Page images and extracted text:
# # # # # # #
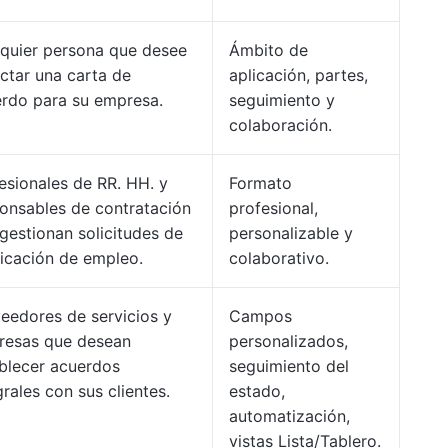
quier persona que desee
Ámbito de
ctar una carta de
aplicación, partes,
rdo para su empresa.
seguimiento y
colaboración.
esionales de RR. HH. y
Formato
onsables de contratación
profesional,
gestionan solicitudes de
personalizable y
ficación de empleo.
colaborativo.
eedores de servicios y
Campos
resas que desean
personalizados,
blecer acuerdos
seguimiento del
grales con sus clientes.
estado,
automatización,
vistas Lista/Tablero.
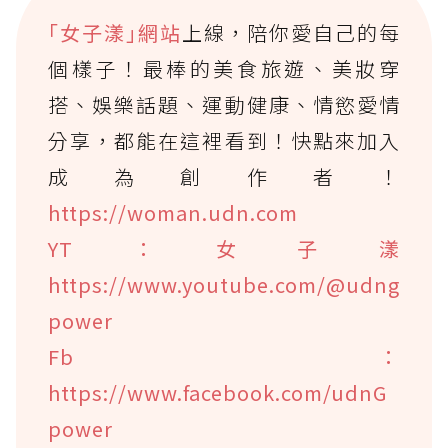
｢女子漾｣網站
上線，陪你愛自己的每
個樣子！最棒的美食旅遊、美妝穿
搭、娛樂話題、運動健康、情慾愛情
分享，都能在這裡看到！快點來加入
成為創作者！
https://woman.udn.com
YT：女子漾
https://www.youtube.com/@udng
power
Fb：
https://www.facebook.com/udnG
power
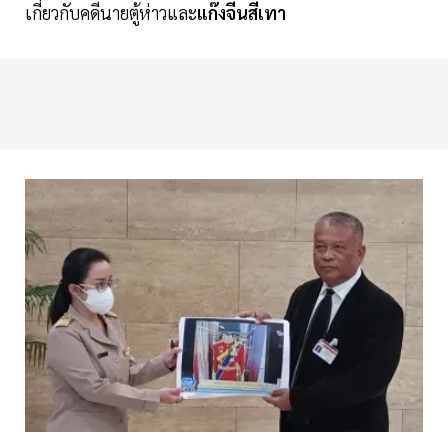
เกี่ยวกับคดีนายตู้ห่าวและ
แก๊งจีนสีเทา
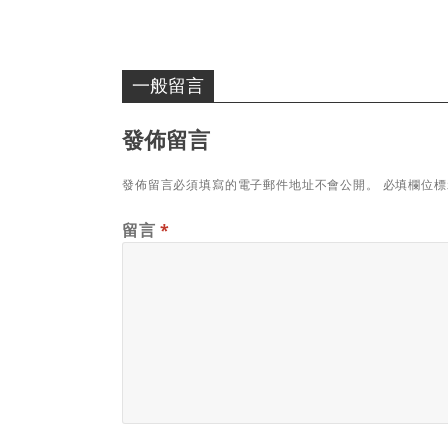
一般留言
發佈留言
發佈留言必須填寫的電子郵件地址不會公開。
必填欄位
留言
*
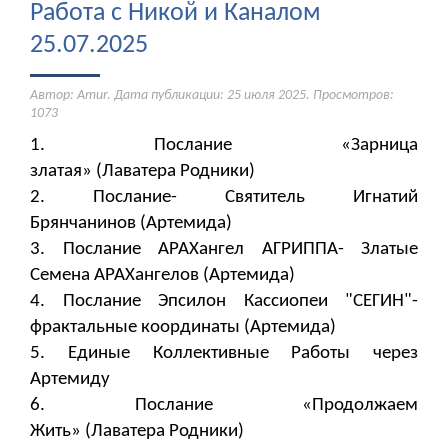
Работа с Никой и Каналом
25.07.2025
Автор: Amur. Дата публикации:
25 июля 2025
. Просмотров:
1073
1. Послание «Зарница
златая» (Лаватера Родники)
2. Послание- Святитель Игнатий
Брянчанинов (Артемида)
3. Послание АРАХангел АГРИППА- Златые
Семена АРАХангелов (Артемида)
4. Послание Эпсилон Кассиопеи "СЕГИН"-
фрактальные координаты (Артемида)
5. Единые Коллективные Работы через
Артемиду
6. Послание «Продолжаем
Жить» (Лаватера Родники)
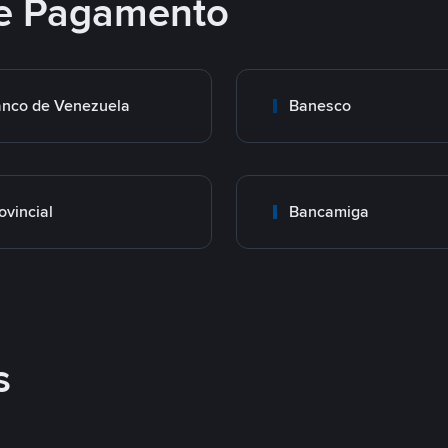
e Pagamento
nco de Venezuela
Banesco
ovincial
Bancamiga
s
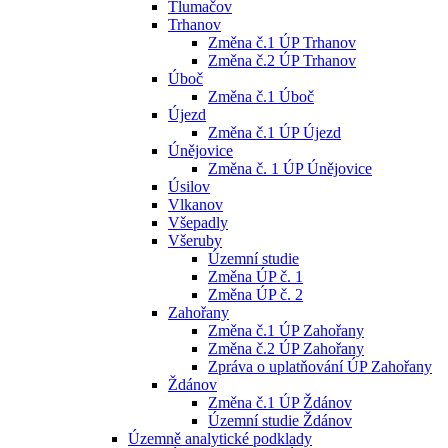
Tlumačov
Trhanov
Změna č.1 ÚP Trhanov
Změna č.2 ÚP Trhanov
Úboč
Změna č.1 Úboč
Újezd
Změna č.1 ÚP Újezd
Únějovice
Změna č. 1 ÚP Únějovice
Úsilov
Vlkanov
Všepadly
Všeruby
Územní studie
Změna ÚP č. 1
Změna ÚP č. 2
Zahořany
Změna č.1 ÚP Zahořany
Změna č.2 ÚP Zahořany
Zpráva o uplatňování ÚP Zahořany
Ždánov
Změna č.1 ÚP Ždánov
Územní studie Ždánov
Územně analytické podklady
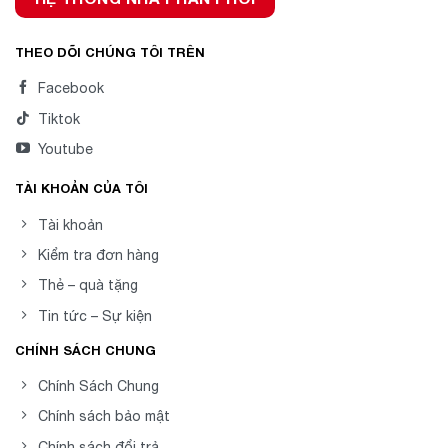
THEO DÕI CHÚNG TÔI TRÊN
Facebook
Tiktok
Youtube
TÀI KHOẢN CỦA TÔI
Tài khoản
Kiểm tra đơn hàng
Thẻ – quà tặng
Tin tức – Sự kiện
CHÍNH SÁCH CHUNG
Chính Sách Chung
Chính sách bảo mật
Chính sách đổi trả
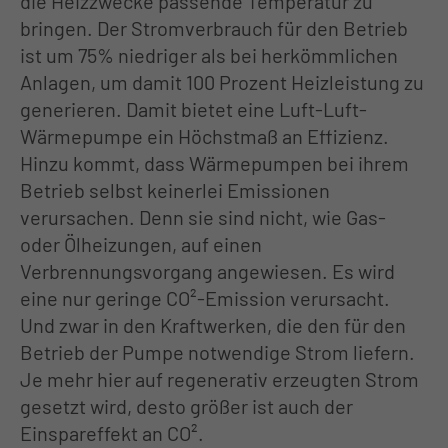
+44 1234 567 890
die Heizzwecke passende Temperatur zu
bringen. Der Stromverbrauch für den Betrieb
ist um 75% niedriger als bei herkömmlichen
Drop us a line
Anlagen, um damit 100 Prozent Heizleistung zu
info@yourdomain.com
generieren. Damit bietet eine Luft-Luft-
Wärmepumpe ein Höchstmaß an Effizienz.
About us
Hinzu kommt, dass Wärmepumpen bei ihrem
Lorem ipsum dolor sit amet,
Betrieb selbst keinerlei Emissionen
verursachen. Denn sie sind nicht, wie Gas-
consectetuer adipiscing elit.
oder Ölheizungen, auf einen
Aenean commodo ligula eget dolor.
Verbrennungsvorgang angewiesen. Es wird
Aenean massa. Cum sociis natoque
eine nur geringe CO²-Emission verursacht.
Und zwar in den Kraftwerken, die den für den
penatibus et magnis dis parturient
Betrieb der Pumpe notwendige Strom liefern.
montes, nascetur ridiculus mus. Donec
Je mehr hier auf regenerativ erzeugten Strom
quam felis, ultricies nec.
gesetzt wird, desto größer ist auch der
Einspareffekt an CO².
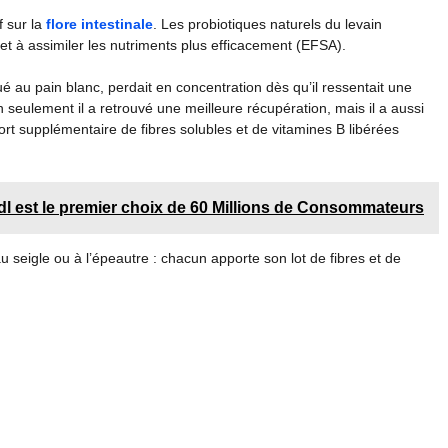
f sur la
flore intestinale
. Les probiotiques naturels du levain
t et à assimiler les nutriments plus efficacement (EFSA).
tué au pain blanc, perdait en concentration dès qu’il ressentait une
 seulement il a retrouvé une meilleure récupération, mais il a aussi
port supplémentaire de fibres solubles et de vitamines B libérées
idl est le premier choix de 60 Millions de Consommateurs
au seigle ou à l’épeautre : chacun apporte son lot de fibres et de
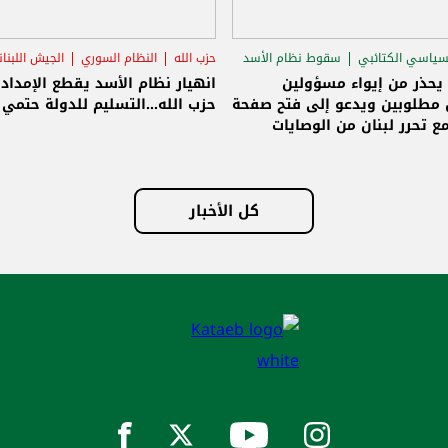
سياسي الكتائبي
سقوط نظام الأسد
حزب الله
النظام السوري
الجيش اللبنا
قاق الرئاسي
 يحذر من إيواء مسؤولين
انهيار نظام الأسد يقطع الإمداد
مطلوبين ويدعو إلى فتح صفحة
حزب الله...التسليم للدولة حتمي و
ع تحرر لبنان من الوصايات
لات
كل الأخبار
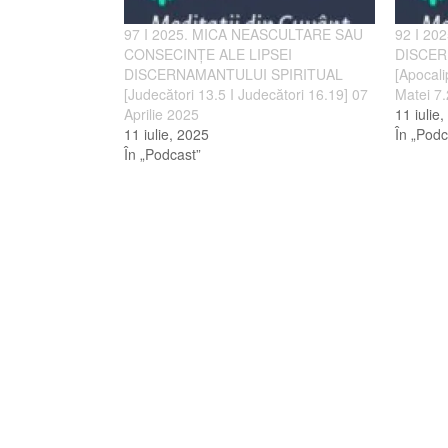
97 I 2025. MICA NEASCULTARE SAU
92 I 20
CONSECINȚE ALE LIPSEI
DISCER
DISCERNAMANTULUI SPIRITUAL
[Apocali
[Judecători 13.5 I Judecători 16.19] 07
Matei 7.
Aprilie 2025
11 iulie
11 iulie, 2025
În „Podc
În „Podcast”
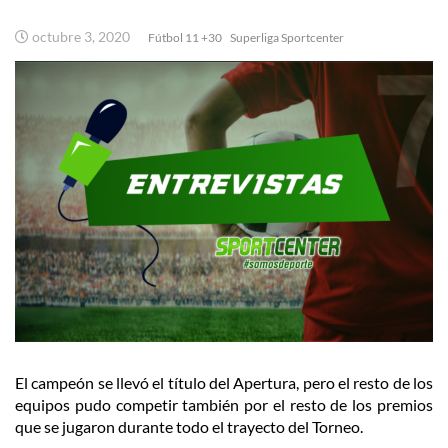
octubre 3, 2020
Fútbol 11 +30
Superliga Sportcenter
El campeón se llevó el título del Apertura, pero el resto de los
equipos pudo competir también por el resto de los premios
que se jugaron durante todo el trayecto del Torneo.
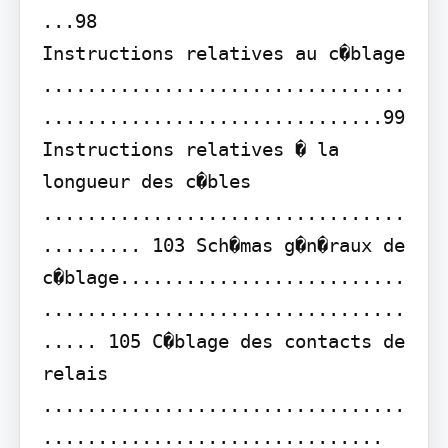
...98

Instructions relatives au c�blage 
.................................
...............................99 
Instructions relatives � la 
longueur des c�bles 
.................................
......... 103 Sch�mas g�n�raux de 
c�blage..........................
.................................
..... 105 C�blage des contacts de 
relais 
.................................
............................... 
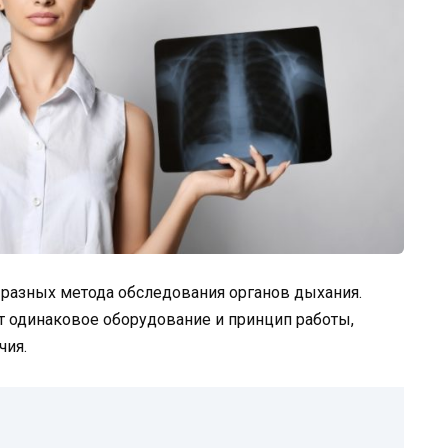
 разных метода обследования органов дыхания.
ют одинаковое оборудование и принцип работы,
чия.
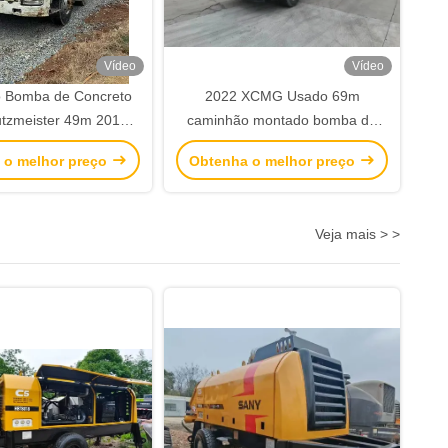
Vídeo
Vídeo
 Bomba de Concreto
2022 XCMG Usado 69m
tzmeister 49m 2012
caminhão montado bomba de
m Chassi HINO
concreto ZZ5556V52KMF1
 o melhor preço
Obtenha o melhor preço
Equipamento de construção
Veja mais > >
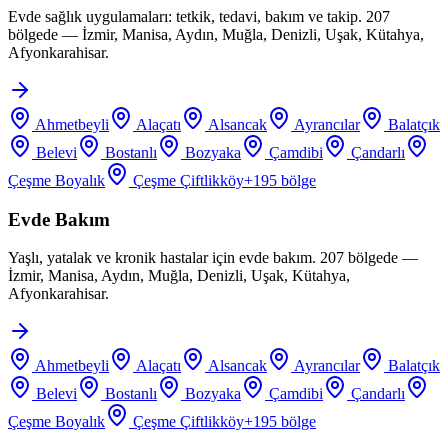
Evde sağlık uygulamaları: tetkik, tedavi, bakım ve takip. 207
bölgede — İzmir, Manisa, Aydın, Muğla, Denizli, Uşak, Kütahya,
Afyonkarahisar.
Ahmetbeyli
Alaçatı
Alsancak
Ayrancılar
Balatçık
Belevi
Bostanlı
Bozyaka
Çamdibi
Çandarlı
Çeşme Boyalık
Çeşme Çiftlikköy
+
195
bölge
Evde Bakım
Yaşlı, yatalak ve kronik hastalar için evde bakım. 207 bölgede —
İzmir, Manisa, Aydın, Muğla, Denizli, Uşak, Kütahya,
Afyonkarahisar.
Ahmetbeyli
Alaçatı
Alsancak
Ayrancılar
Balatçık
Belevi
Bostanlı
Bozyaka
Çamdibi
Çandarlı
Çeşme Boyalık
Çeşme Çiftlikköy
+
195
bölge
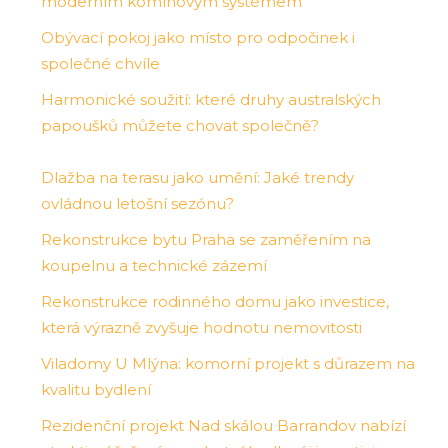
moderním komínovým systémem
Obývací pokoj jako místo pro odpočinek i
společné chvíle
Harmonické soužití: které druhy australských
papoušků můžete chovat společně?
Dlažba na terasu jako umění: Jaké trendy
ovládnou letošní sezónu?
Rekonstrukce bytu Praha se zaměřením na
koupelnu a technické zázemí
Rekonstrukce rodinného domu jako investice,
která výrazně zvyšuje hodnotu nemovitosti
Viladomy U Mlýna: komorní projekt s důrazem na
kvalitu bydlení
Rezidenční projekt Nad skálou Barrandov nabízí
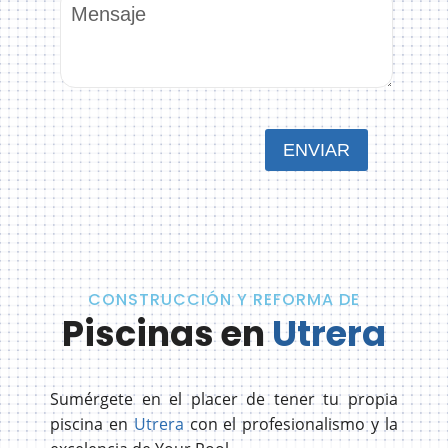
CONSTRUCCIÓN Y REFORMA DE
Piscinas en
Utrera
Sumérgete en el placer de tener tu propia
piscina en
Utrera
con el profesionalismo y la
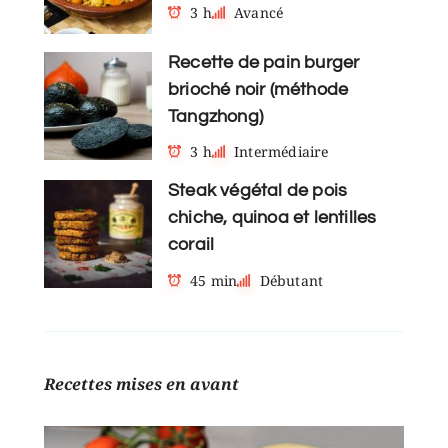
3 h
Avancé
Recette de pain burger
brioché noir (méthode
Tangzhong)
3 h
Intermédiaire
Steak végétal de pois
chiche, quinoa et lentilles
corail
45 min
Débutant
Recettes mises en avant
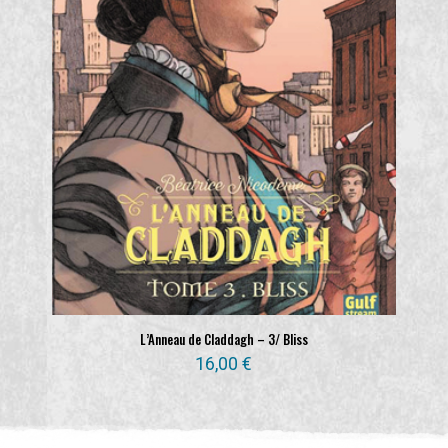
L’Anneau de Claddagh – 3/ Bliss
16,00
€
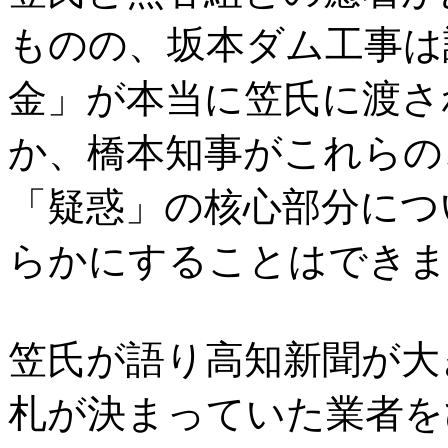
ものの、坂本ダム工事は
金」が本当に笠氏に渡さ
か、橋本知事がこれらの
「疑惑」の核心部分につ
らかにすることはできま
笠氏が語り高知新聞が大
札が決まっていた業者を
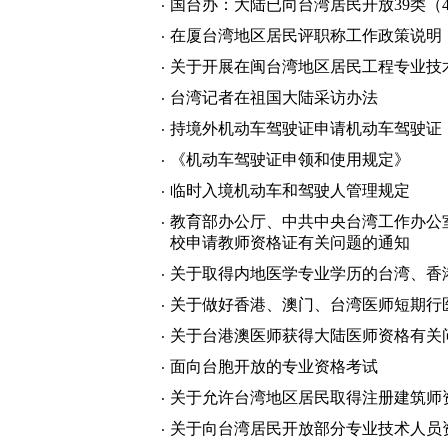
国台办：大陆已向台湾居民开放39类（
在厦台湾地区居民评职称工作政策说明
关于开展在闽台湾地区居民工程专业技
台湾记者在祖国大陆采访办法
持境外机动车驾驶证申请机动车驾驶证
《机动车驾驶证申领和使用规定》
临时入境机动车和驾驶人管理规定
教育部办公厅、中共中央台湾工作办公
校申请教师资格证有关问题的通知
关于取得内地医学专业学历的台湾、香
关于做好香港、澳门、台湾医师短期行
关于台港澳医师获得大陆医师资格有关
面向台胞开放的专业资格考试
关于允许台湾地区居民取得注册建筑师
关于向台湾居民开放部分专业技术人员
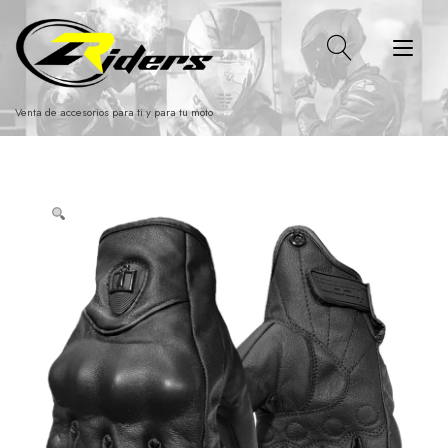
Ir
al
Alt
contenido
nav
Venta de accesorios para ti y para tu moto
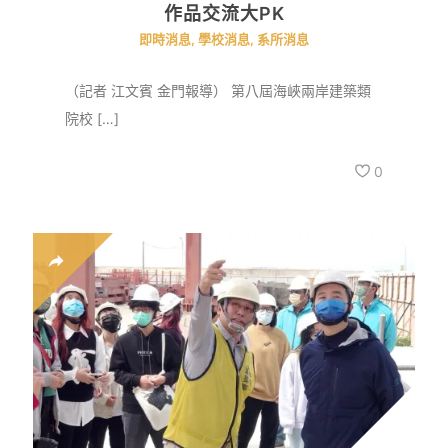
作品交流大PK
即時消息
,
學校消息
,
系所消息
（記者 江文賓 金門報導） 第八屆海峽兩岸建築類
院校 […]
0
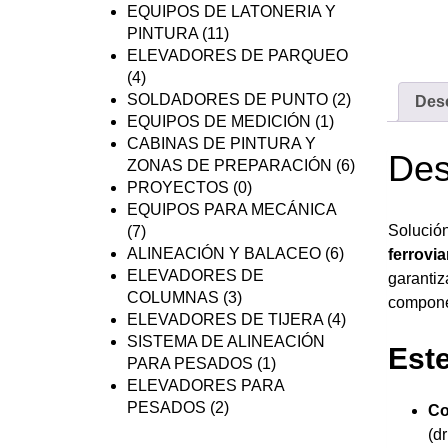
EQUIPOS DE LATONERIA Y
PINTURA
(11)
ELEVADORES DE PARQUEO
(4)
SOLDADORES DE PUNTO
(2)
Des
EQUIPOS DE MEDICIÓN
(1)
CABINAS DE PINTURA Y
Des
ZONAS DE PREPARACIÓN
(6)
PROYECTOS
(0)
EQUIPOS PARA MECÁNICA
Solución
(7)
ALINEACIÓN Y BALACEO
(6)
ferrovia
ELEVADORES DE
garantiz
COLUMNAS
(3)
componen
ELEVADORES DE TIJERA
(4)
SISTEMA DE ALINEACIÓN
Este
PARA PESADOS
(1)
ELEVADORES PARA
PESADOS
(2)
Co
(d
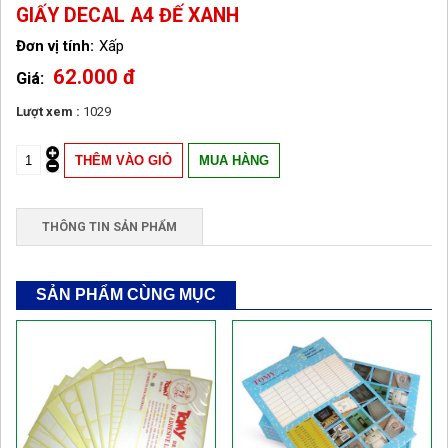
GIẤY DECAL A4 ĐẾ XANH
Xấp
62.000 đ
Lượt xem :
1029
THÔNG TIN SẢN PHẨM
SẢN PHẨM CÙNG MỤC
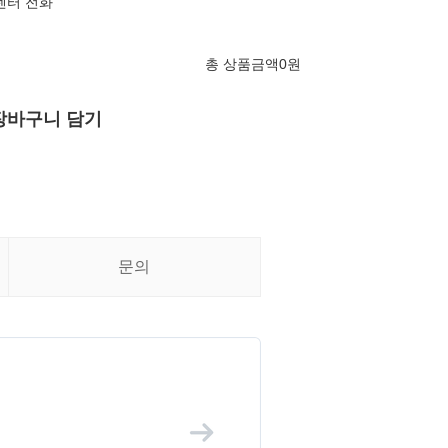
센터 전화
총 상품금액
0
원
장바구니 담기
문의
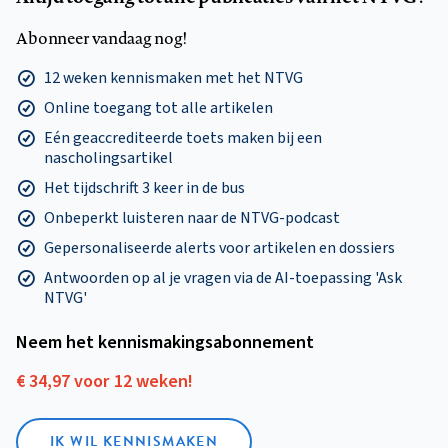
Abonneer vandaag nog!
12 weken kennismaken met het NTVG
Online toegang tot alle artikelen
Eén geaccrediteerde toets maken bij een
nascholingsartikel
Het tijdschrift 3 keer in de bus
Onbeperkt luisteren naar de NTVG-podcast
Gepersonaliseerde alerts voor artikelen en dossiers
Antwoorden op al je vragen via de AI-toepassing 'Ask
NTVG'
Neem het kennismakings­abonnement
€ 34,97 voor 12 weken!
IK WIL KENNISMAKEN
# # # # # # #
### WHAT THE TASK ASKS:
In the entries above, some lines hold the string "الله". Copy each of them.

### ANSWER AREA:
حزب الله
حزب الله...التسليم للدولة حتمي و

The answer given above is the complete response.